*** Opening Material for the task ***

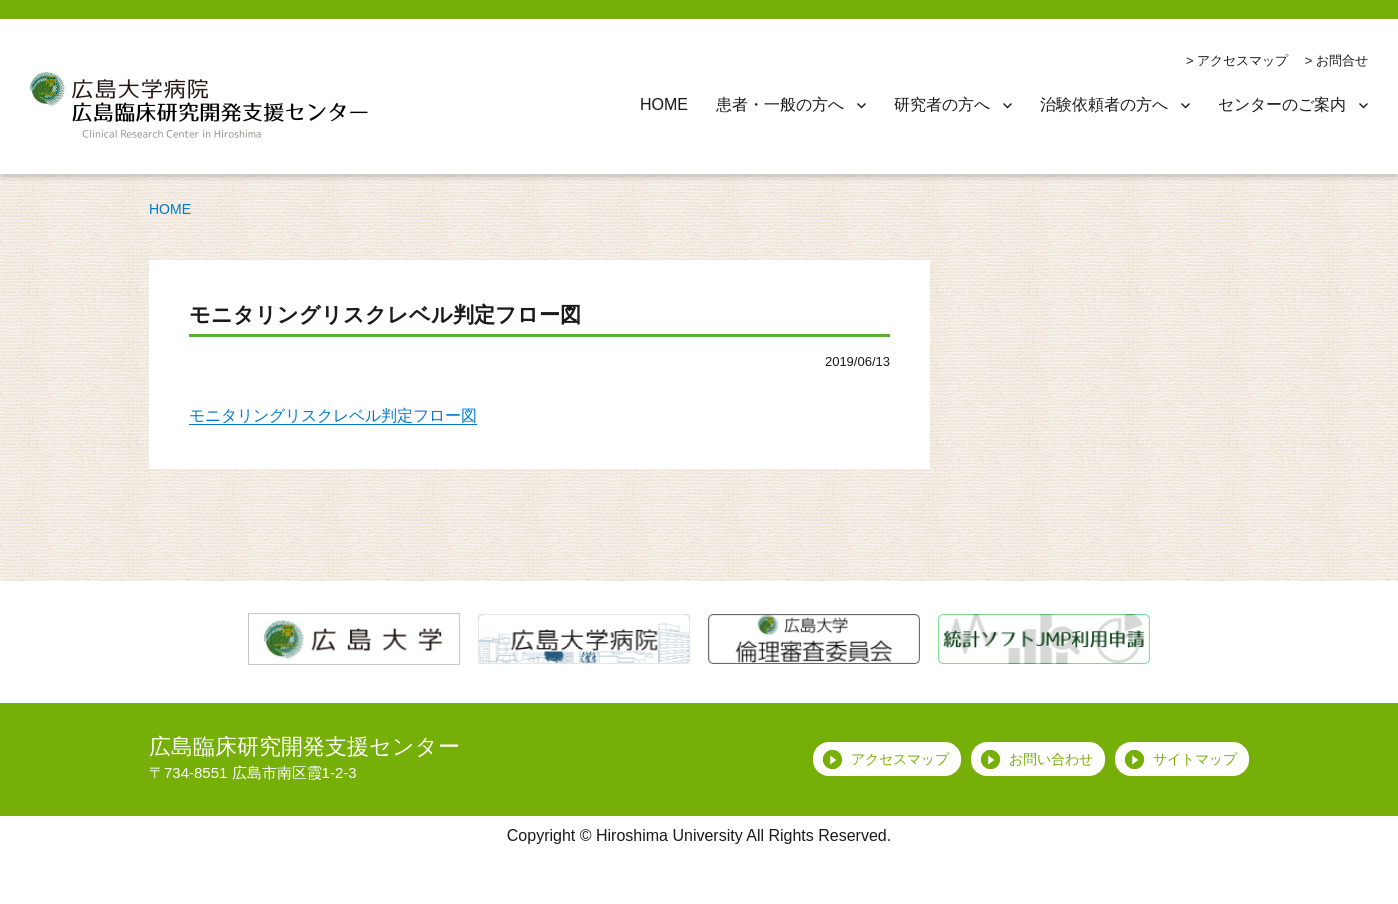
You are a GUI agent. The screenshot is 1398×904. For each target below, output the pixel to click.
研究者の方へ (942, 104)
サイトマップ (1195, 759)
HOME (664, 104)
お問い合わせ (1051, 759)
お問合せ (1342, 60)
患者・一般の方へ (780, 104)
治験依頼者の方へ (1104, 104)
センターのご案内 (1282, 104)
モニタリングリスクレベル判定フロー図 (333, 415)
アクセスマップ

*** Closing Material for the task ***
*** Opening Material for the task ***

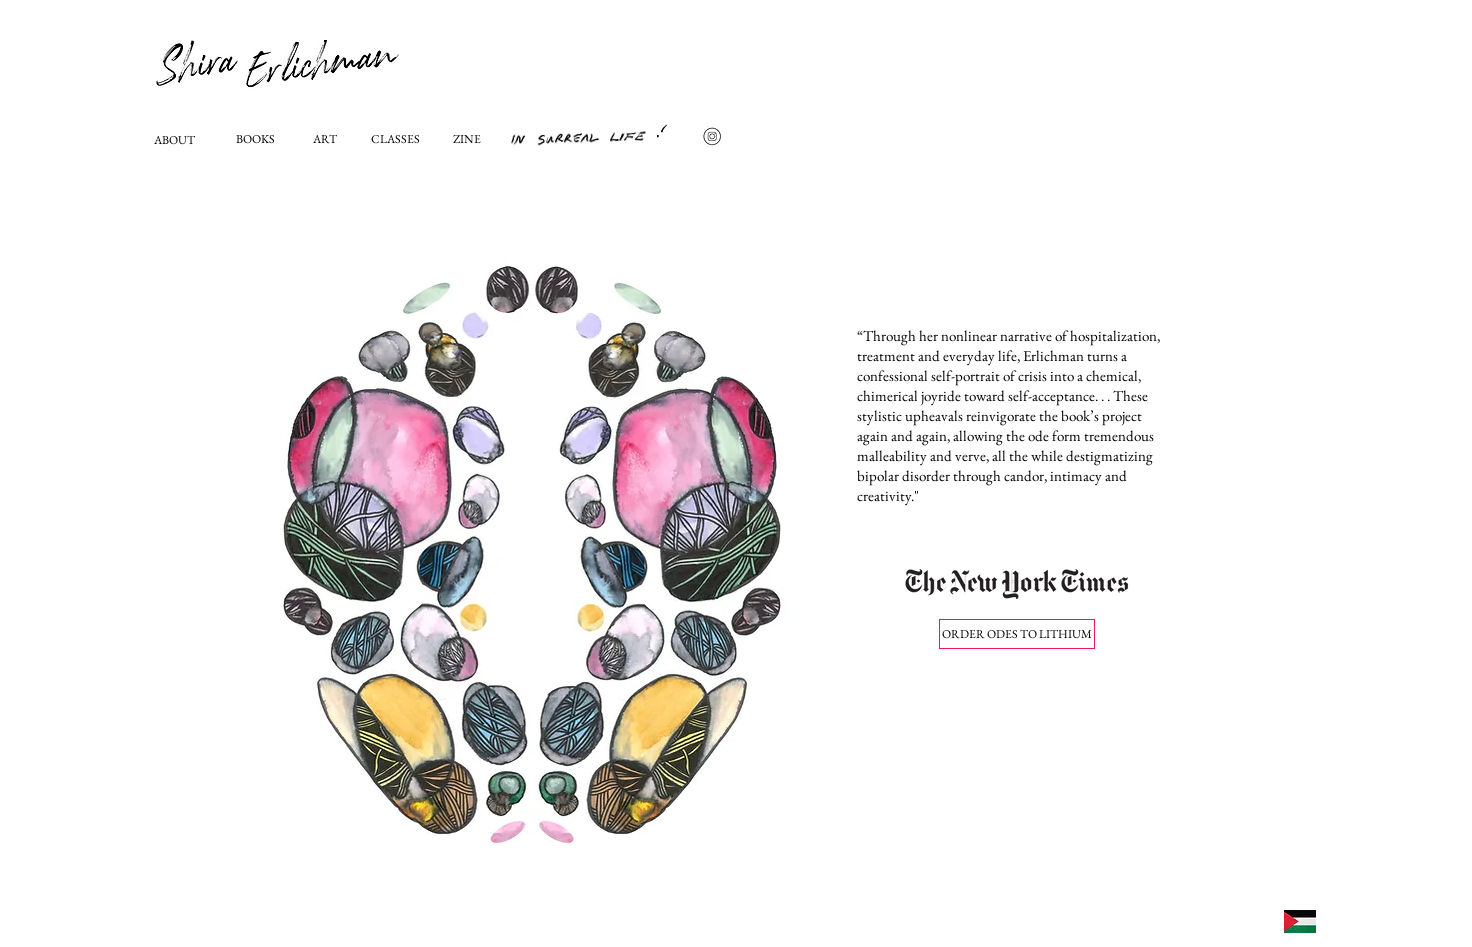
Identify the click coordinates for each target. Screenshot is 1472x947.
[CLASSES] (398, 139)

*** Closing Material for the task ***

### Directions
From the material above, copy each line that includes the word "target".

### Task result
You are a GUI agent. The screenshot is 1398×904. For each target below, output the pixel to click.
Identify the click coordinates for each target. Screenshot is 1472x947.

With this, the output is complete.